以下、作業経緯を記すが、まず開催日は、技術士2次試験の後が良いとの若い技術者たちの声を受けて、例年よりも少し遅い7月25日に設定したが、同時にフィルダムをテーマに決定した(今年3月)。その後、5月くらいから具体的準備に入り、プログラム構成を考えたが、この時にダムの原点を探るという意味において、始まりを古墳時代に遡る、近代ダムの原点である明治期のアースダムは必須、戦後の大型ロックフィルダムと最新フィルダム技術も外せない、フィルダムの事故も入れるべきということになり、自ずと広大な対象範囲となってしまった。これらをどう構成するのかが課題だが、夜雀さんと相談して図 2の右側にある夜話1から5を組んでみた。
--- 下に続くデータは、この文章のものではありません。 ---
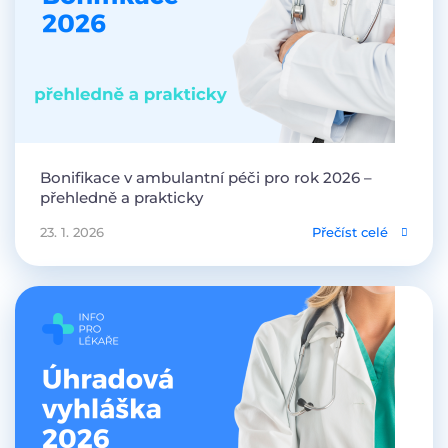
Bonifikace v ambulantní péči pro rok 2026 –
přehledně a prakticky
23. 1. 2026
Přečíst celé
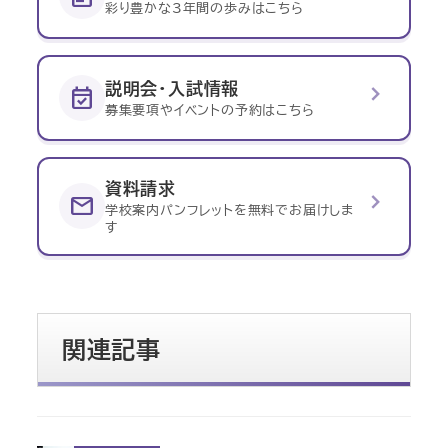
彩り豊かな3年間の歩みはこちら
chevron_right
説明会・入試情報
event_available
募集要項やイベントの予約はこちら
資料請求
chevron_right
mail
学校案内パンフレットを無料でお届けしま
す
関連記事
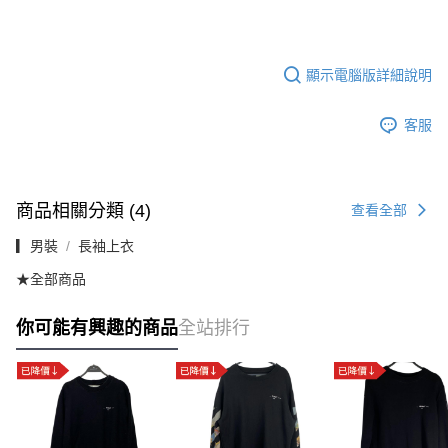
顯示電腦版詳細說明
客服
商品相關分類 (4)
查看全部
▎男裝
長袖上衣
★全部商品
你可能有興趣的商品
全站排行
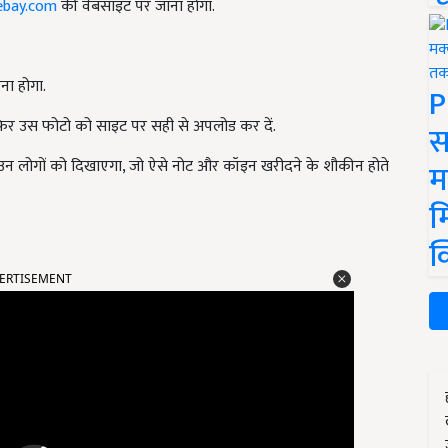
ebay.com
की वेबसाइट पर जाना होगा.
ना होगा.
P
र उस फोटो को साइट पर सही से अपलोड कर दें.
स
 लोगों को दिखाएगा, जो ऐसे नोट और कॉइन खरीदने के शौकीन होते
म
म
क
ERTISEMENT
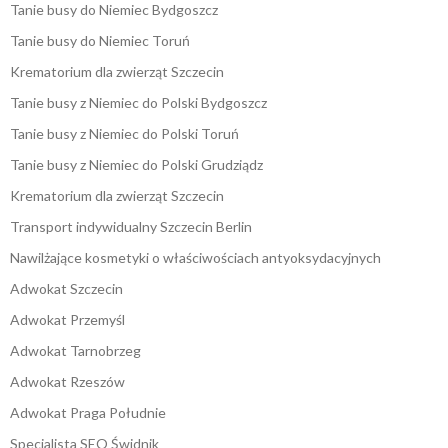
Tanie busy do Niemiec Bydgoszcz
Tanie busy do Niemiec Toruń
Krematorium dla zwierząt Szczecin
Tanie busy z Niemiec do Polski Bydgoszcz
Tanie busy z Niemiec do Polski Toruń
Tanie busy z Niemiec do Polski Grudziądz
Krematorium dla zwierząt Szczecin
Transport indywidualny Szczecin Berlin
Nawilżające kosmetyki o właściwościach antyoksydacyjnych
Adwokat Szczecin
Adwokat Przemyśl
Adwokat Tarnobrzeg
Adwokat Rzeszów
Adwokat Praga Południe
Specjalista SEO Świdnik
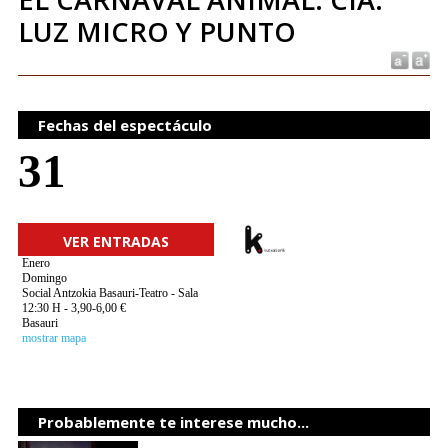
LUZ MICRO Y PUNTO
Fechas del espectáculo
31
VER ENTRADAS
Enero
Domingo
Social Antzokia Basauri-Teatro - Sala
12:30 H - 3,90-6,00 €
Basauri
mostrar mapa
Probablemente te interese mucho...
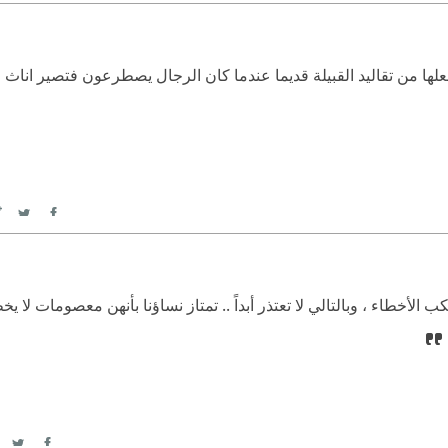
witter
Facebook
لها من تقاليد القبيلة قديما عندما كان الرجال يصطرعون فتصير اناث ال
itter
Facebook
ب الأخطاء ، وبالتالي لا تعتذر أبداً .. تمتاز نساؤنا بأنهن معصومات لا يخطئ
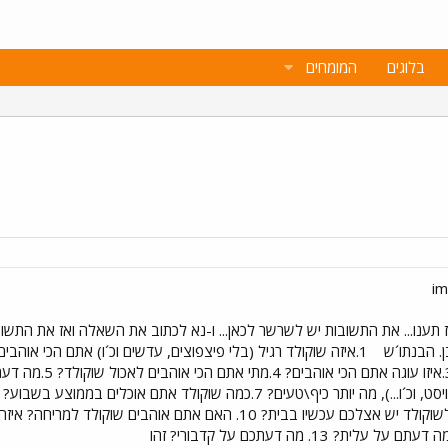
בלוגים
המומחים
 תענו... את התשובות יש לשרשר לכאן... ו-נא לכתוב את השאלה ואז את התשו
ן. הבנתו´ש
普通はこれでプログラム構成の終了となるのだが、実行チームで話すうちにこれではフィルダム発展の歴史が理解できないということになり、時代を代表するフィルダムを並べての15のダム群を選び出し、投票でベスト3を決めることにした。図 2左側の15選は四苦八苦して案出したが、それぞれの時代性を感じていただければ幸いである。
その後、6月中旬にチラシを配り始めたが15選説明時間の不足、投票方法の熟知方法等の問題があり、開催直前までプログラム後半については何度も修正した。例えば、夜話4,5は夜話6の15選紹介の後にし、投票先を考える時間を兼ねることにした。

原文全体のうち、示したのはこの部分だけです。